Victime d’un choc post-traumatique, elle devra manger à la paille pendant des mois, subir une opération maxillo-faciale, recevoir du botox, faire de la physiothérapie et ingurgiter de nombreux médicaments.

“Je suis allée voir un psychologue pour essayer de me remonter, parce que j’avais peur de tout. Je paniquais dès qu’il y avait quelqu’un derrière moi.”

- Mélanie Beaudry

Elle est demeurée six mois au sous-sol de sa résidence. «J’ai pleuré ma vie», raconte-t-elle d’une voix tremblotante.

Encore aujourd’hui, Mélanie Beaudry est fragile, très fragile. «Je suis toujours sur la défensive. Le sommeil est difficile car je revois constamment les images de mon agresseur. Moi, qui étais une fille enjouée, je suis maintenant bien tranquille avec ma petite famille», ajoute cette mère de famille de trois enfants.

La violence bien présente

Mélanie Beaudry dit vouer une grande admiration pour les actuels préposés aux bénéficiaires. «Je leur souhaite de pouvoir continuer leur important travail pendant de longues années encore. Moi, si je n’avais pas été battue, je serais encore dans ce métier que j’aimais tellement. Bien non, j’ai dû me trouver un autre travail loin du domaine de la santé.»
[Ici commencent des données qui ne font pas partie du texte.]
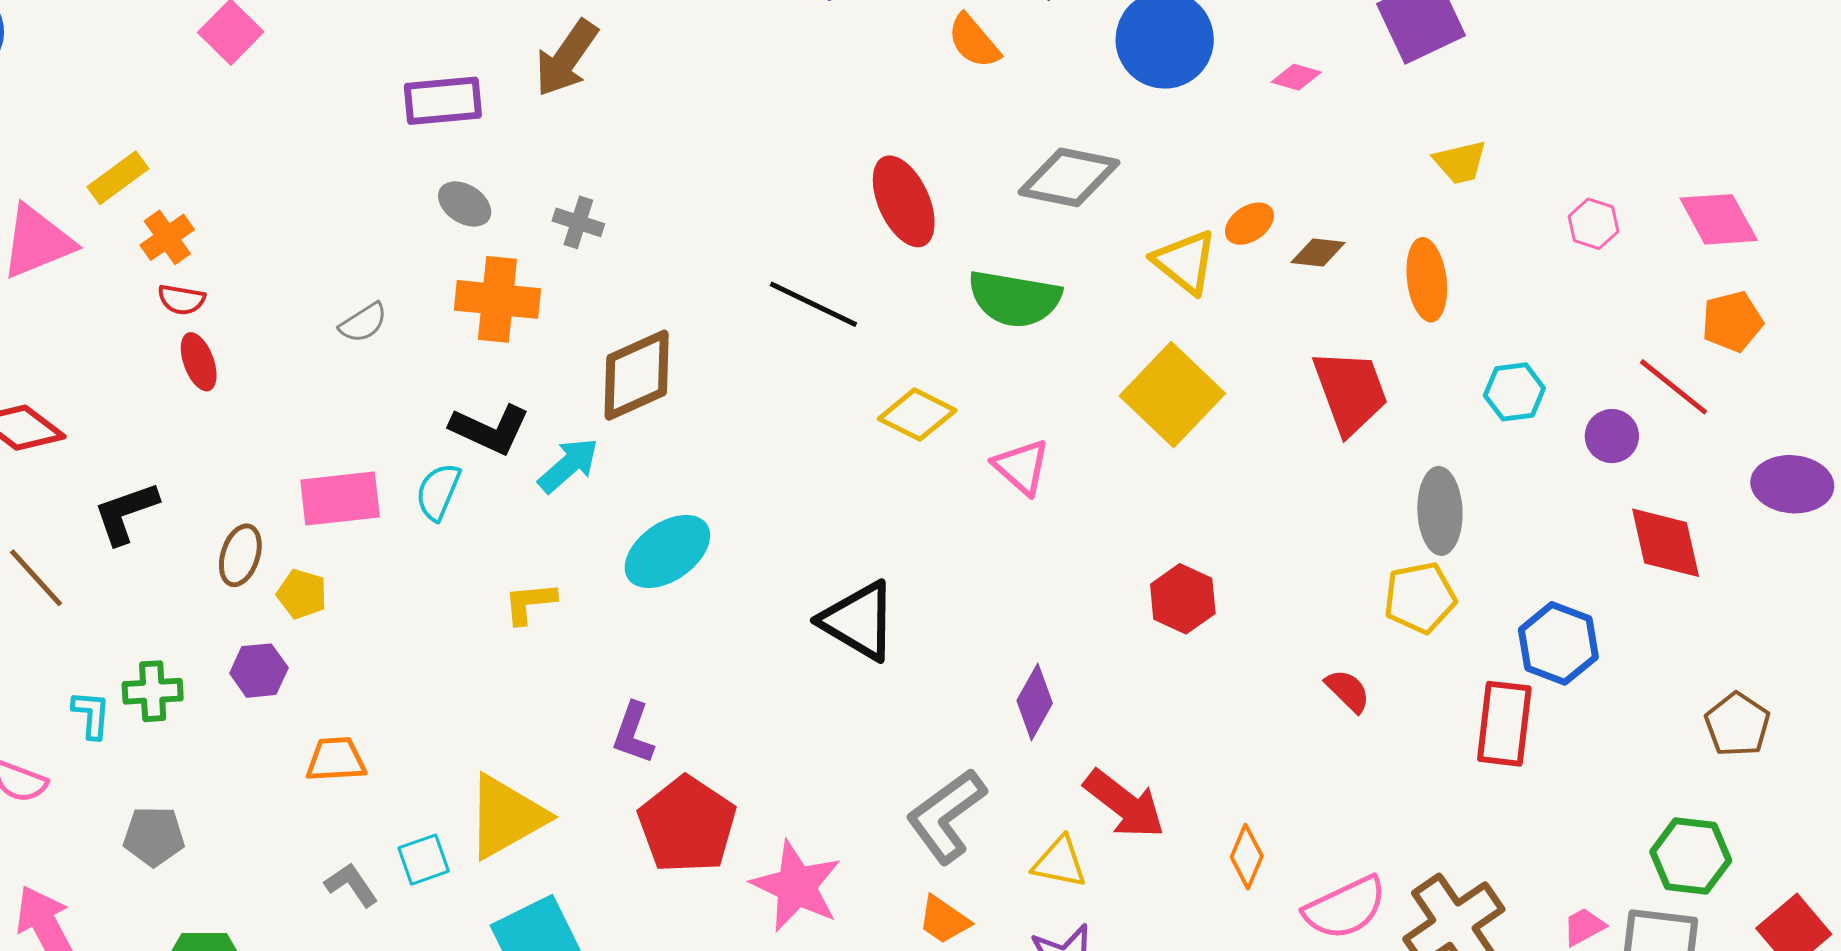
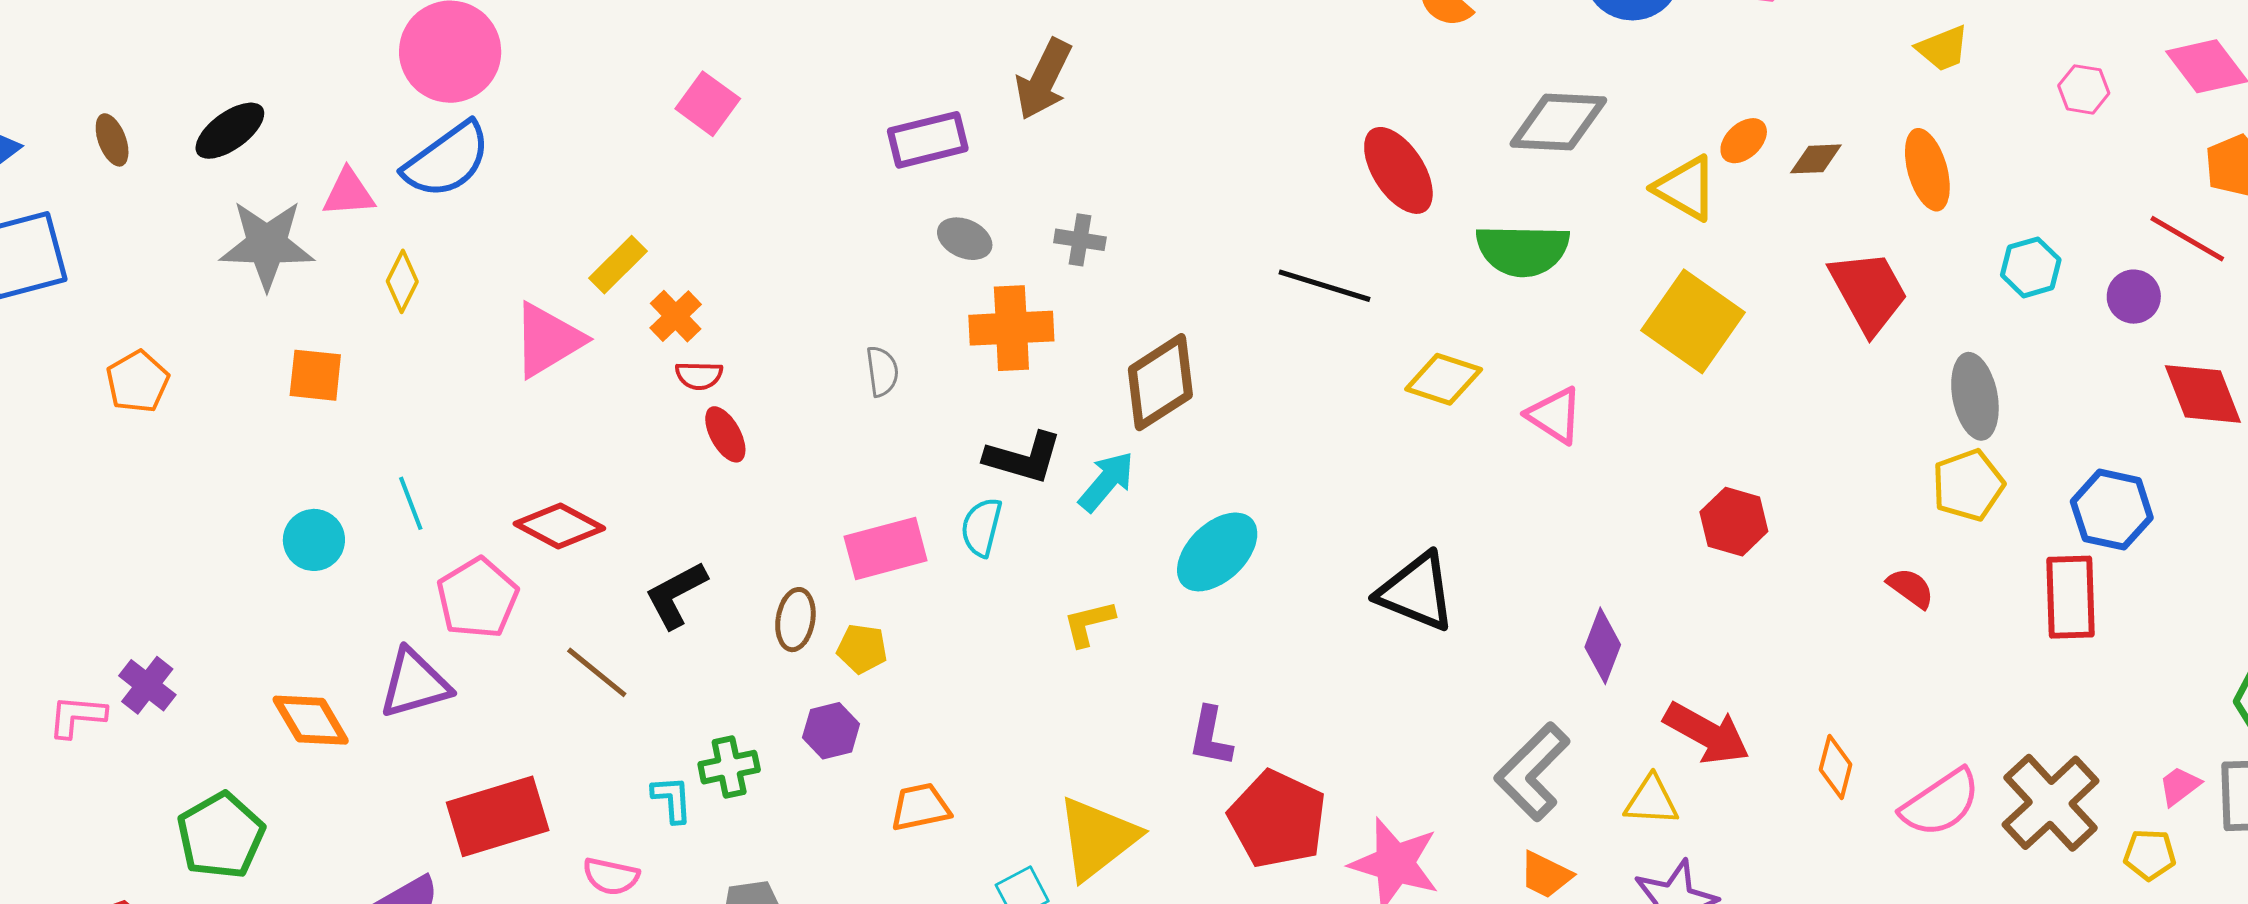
gray semicircle: (363, 323) -> (882, 371), turned -57

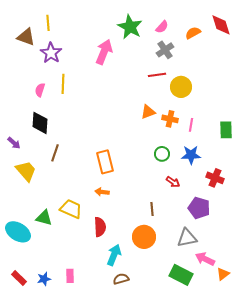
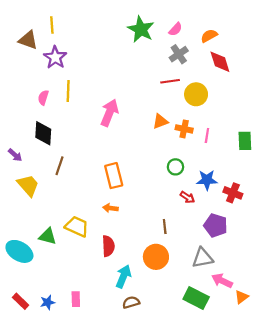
red diamond: (221, 25) -> (220, 62), moved
pink arrow: (104, 52) -> (109, 113), moved
blue star: (191, 155) -> (207, 180), moved

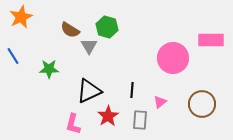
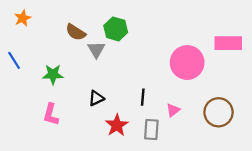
orange star: (21, 17) -> (23, 18), size x0.7
black triangle: (89, 91) -> (96, 98), size x0.6
pink L-shape: (73, 124) -> (51, 114), moved

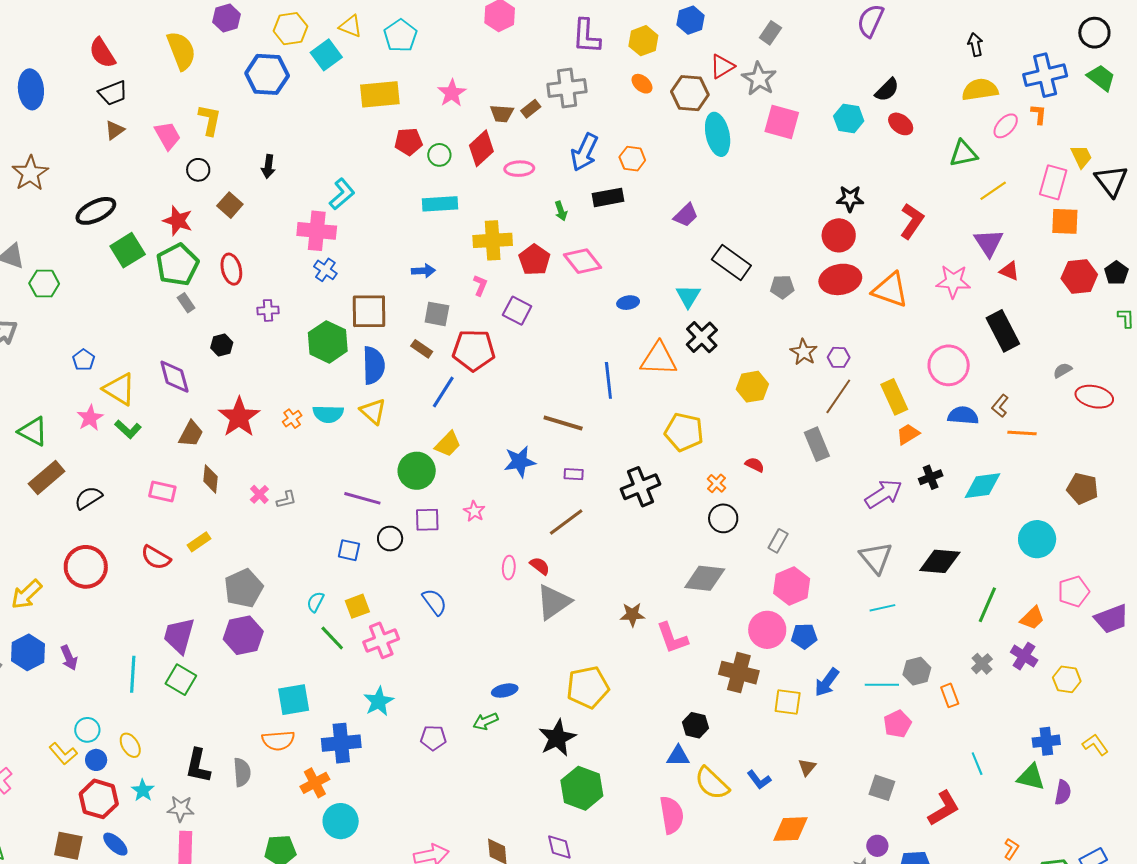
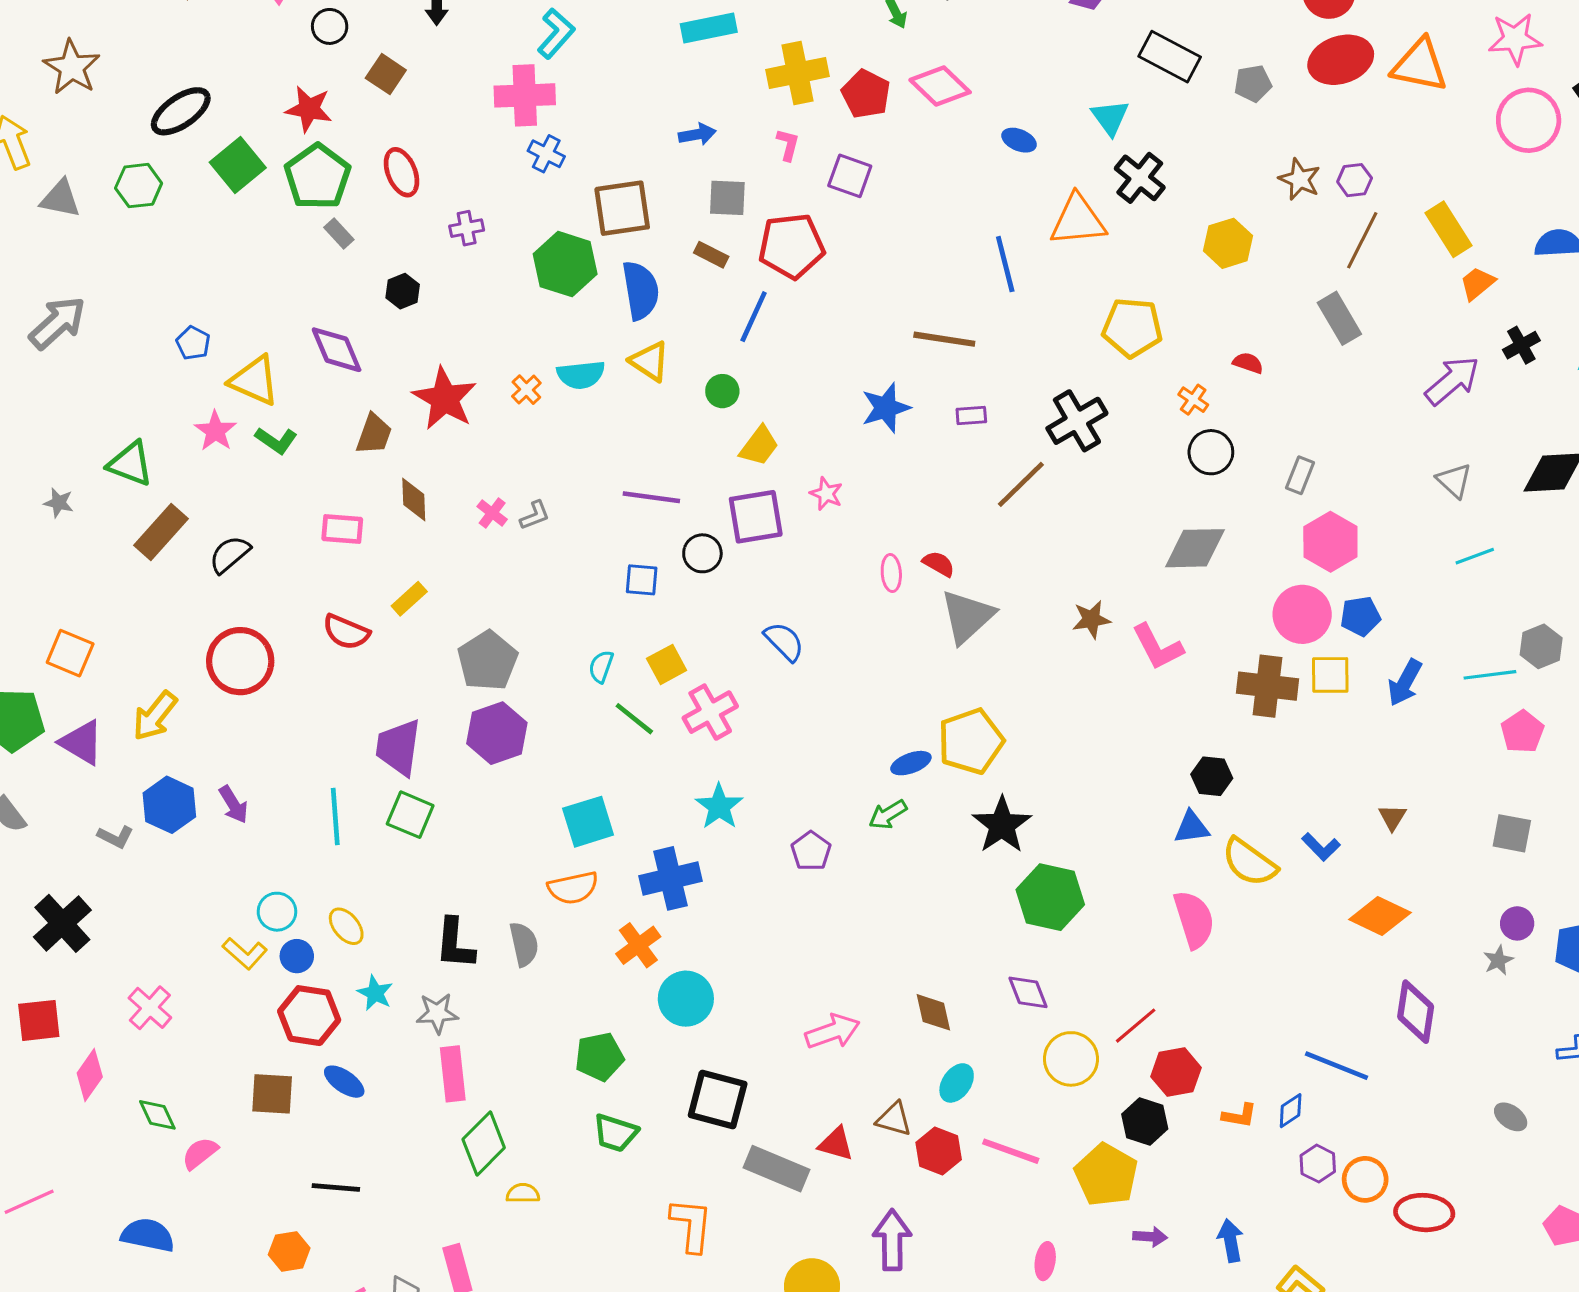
green hexagon: (44, 283) -> (139, 186), moved
blue ellipse: (628, 303) -> (1019, 140), turned 40
pink circle: (949, 365) -> (1529, 120), moved
yellow trapezoid: (448, 444) -> (759, 446), moved
green circle: (417, 471) -> (722, 391), moved, size x0.6
purple square: (427, 520) -> (756, 517), size x1.4
brown line: (566, 522) -> (1021, 484), moved
gray triangle: (876, 558) -> (1454, 481), size x0.7
yellow pentagon: (588, 687) -> (971, 741), moved
yellow square: (788, 702) -> (1330, 675), moved
purple pentagon: (433, 738) -> (811, 851), turned -30
orange diamond: (791, 829) -> (1380, 916), turned 36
Elle souligne ne pas en vouloir à son agresseur, car il s’agissait d’une personne souffrant de la maladie d’Alzheimer qui ne savait pas ce qu’elle faisait, explique-t-elle. «Mais j’ai tout perdu. L’amour que j’avais pour mes patients, mes avantages sociaux et une qualité de vie. Je ne guérirai jamais. Les séquelles sont permanentes et je devrai prendre des médicaments pour le reste de mes jours afin de diminuer cette insupportable souffrance physique et mentale», livre-t-elle, avant un long silence.

Cette ancienne préposée aux bénéficiaires mentionne que ce n’était pas la première fois qu’elle subissait la colère d’un patient. «J’ai été préposée aux bénéficiaires pendant plus de huit ans et il n’y a pas eu une seule semaine où je suis arrivée chez moi sans une ecchymose, une morsure ou une “graffigne”. Une dame qui ne veut pas être changée de couche, mais qui doit l’être, devient très violente, voire dangereuse. Ce ne sont pas des personnes profondément méchantes, elles sont juste perdues et effrayées.»

Rappelons que la ministre Blais a annoncé mardi la création d’un comité d’experts afin de l’aider à rédiger une politique et un plan d’action sur l’hébergement et les soins de longue durée, lesquels seront déposés à l’hiver 2020-2021.